Loss of Fish Would Ruin Small Townsby Adam Rush, Associated Press
Spokesman Review, January 20, 2000
Economist says if runs restored, they'd bring jobs, money
An economist who studied the impacts of salmon and steelhead fishing on Idaho's economy is warning that the loss of the fish could be devastating for small communities.
"Rural communities are getting hammered by the impacts on the fishing community," Don Reading said. "Should the fisheries be lost, then one more important economic option will be lost."
Reading presented his study results Wednesday to members of the Idaho Travel Council and Department of Commerce.

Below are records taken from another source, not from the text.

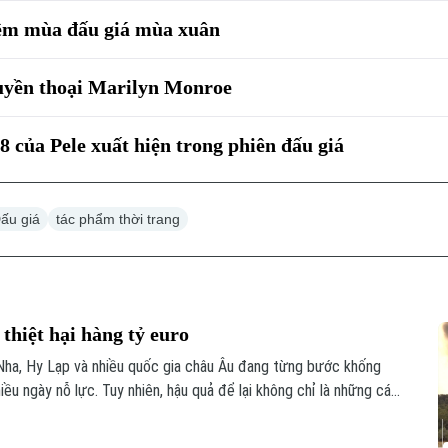
hềm mùa đấu giá mùa xuân
huyền thoại Marilyn Monroe
của Pele xuất hiện trong phiên đấu giá
ấu giá
tác phẩm thời trang
thiệt hại hàng tỷ euro
 Nha, Hy Lạp và nhiều quốc gia châu Âu đang từng bước khống
ều ngày nỗ lực. Tuy nhiên, hậu quả để lại không chỉ là những cánh
ối với sản xuất, du lịch và đời sống người dân. Tổn thất tại một số
tới 3,1 tỷ euro.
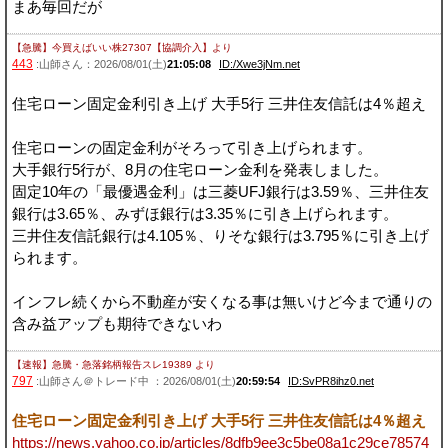
まあ毎回だが
【急騰】今買えばいい株27307【協調介入】
より
443
:山師さん：2026/08/01(土)
21:05:08
ID:/Xwe3jNm.net
住宅ローン固定金利引き上げ 大手5行 三井住友信託は4％超え
住宅ローンの固定金利がそろって引き上げられます。
大手銀行5行が、8月の住宅ローン金利を発表しました。
固定10年の「最優遇金利」は三菱UFJ銀行は3.59％、三井住友
銀行は3.65％、みずほ銀行は3.35％に引き上げられます。
三井住友信託銀行は4.105％、りそな銀行は3.795％に引き上げ
られます。
インフレ続くから不動産が安くなる事は無いけど今まで通りの
含み益アップも期待できないわ
【速報】急騰・急落銘柄報告スレ19389
より
797
:山師さん＠トレード中 ：2026/08/01(土)
20:59:54
ID:SvPR8ihz0.net
住宅ローン固定金利引き上げ 大手5行 三井住友信託は4％超え
https://news.yahoo.co.jp/articles/8dfb9ee3c5be08a1c29ce78574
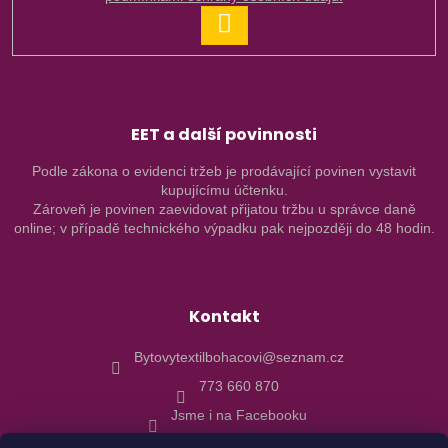
PŘIHLÁSIT
SE
EET a další povinnosti
Podle zákona o evidenci tržeb je prodávající povinen vystavit
kupujícímu účtenku.
Zároveň je povinen zaevidovat přijatou tržbu u správce daně
online; v případě technického výpadku pak nejpozději do 48 hodin.
Kontakt
Bytovytextilbohacovi@seznam.cz
773 660 870
Jsme i na Facebooku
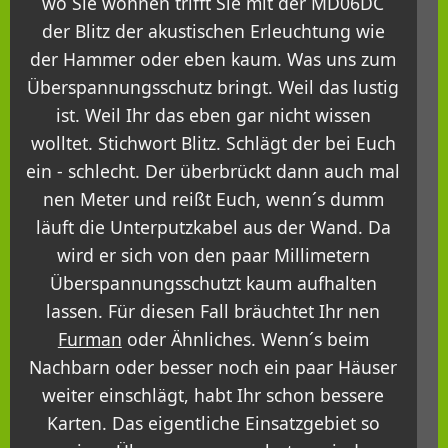
wo Sie wohnen trifft Sie mit der MD06DC
der Blitz der akustischen Erleuchtung wie
der Hammer oder eben kaum. Was uns zum
Überspannungsschutz bringt. Weil das lustig
ist. Weil Ihr das eben gar nicht wissen
wolltet. Stichwort Blitz. Schlägt der bei Euch
ein - schlecht. Der überbrückt dann auch mal
nen Meter und reißt Euch, wenn´s dumm
läuft die Unterputzkabel aus der Wand. Da
wird er sich von den paar Millimetern
Überspannungsschutzt kaum aufhalten
lassen. Für diesen Fall bräuchtet Ihr nen
Furman
oder Ähnliches. Wenn´s beim
Nachbarn oder besser noch ein paar Häuser
weiter einschlägt, habt Ihr schon bessere
Karten. Das eigentliche Einsatzgebiet so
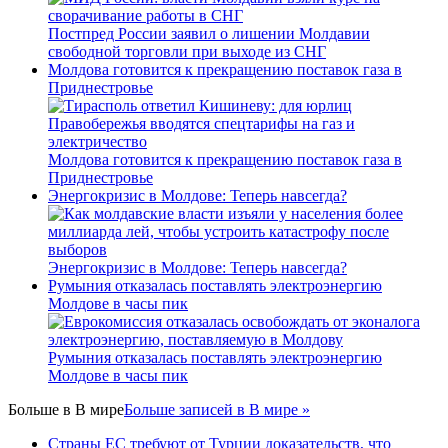
Постпред России заявил о лишении Молдавии
свободной торговли при выходе из СНГ
Молдова готовится к прекращению поставок газа в
Приднестровье
Молдова готовится к прекращению поставок газа в
Приднестровье
Энергокризис в Молдове: Теперь навсегда?
Энергокризис в Молдове: Теперь навсегда?
Румыния отказалась поставлять электроэнергию
Молдове в часы пик
Румыния отказалась поставлять электроэнергию
Молдове в часы пик
Больше в
В мире
Больше записей в В мире »
Страны ЕС требуют от Турции доказательств, что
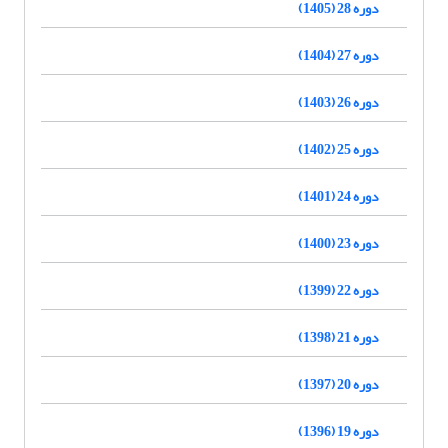
دوره 28 (1405)
دوره 27 (1404)
دوره 26 (1403)
دوره 25 (1402)
دوره 24 (1401)
دوره 23 (1400)
دوره 22 (1399)
دوره 21 (1398)
دوره 20 (1397)
دوره 19 (1396)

He conducted the research for the Idaho Fish and Wildlife Foundation.
"Salmon and steelhead fishing were Idaho's first natural resource industries and still today hold tens of millions of dollars of economic potential for our state each year," Sandy Emerson, the Fish and Wildlife Foundation's president, said in a statement.
The results indicate if salmon and steelhead populations were restored to the levels seen in the 1950s and '60s, the state would see more than $170 million in direct spending by anglers annually, as many as 5,000 or more full-time jobs and millions of dollars from recreationists who currently fish elsewhere.
"Each year, 6,500 Idahoans go to Alaska or Oregon for fishing," Reading said. And his study shows those anglers spend at least $5 million Idaho is not getting.
Other study results indicate salmon fishermen spend an average of $189 a day and would spend more if runs were fully restored.
Reading shied away from taking a position on whether the four lower Snake River dams should be breached to improve salmon and steelhead runs. Advocates of breaching have said restoring natural river conditions is the only way to ensure the runs survive and eventually improve.
On Wednesday, Kempthorne administration attorney Michael Bogert told legislators that the governor's office is preparing for a possible court battle when federal biologists reach a final decision on breaching the lower Snake River dams: either in opposition to breaching or to support a recommendation that breaching is not appropriate.
U.S. Bureau of Reclamation officials also suggested to the lawmakers that if they renew the lapsed agreement for sale of 427,000 acre-feet of water to the federal government to aid salmon migration, they might opt for a two-year pact rather than one year to avoid more red tape.
Although state officials consistently bristle at demands for Idaho water to help salmon migration, some believe the agreement offers Idaho some leverage in future dealings with the federal government.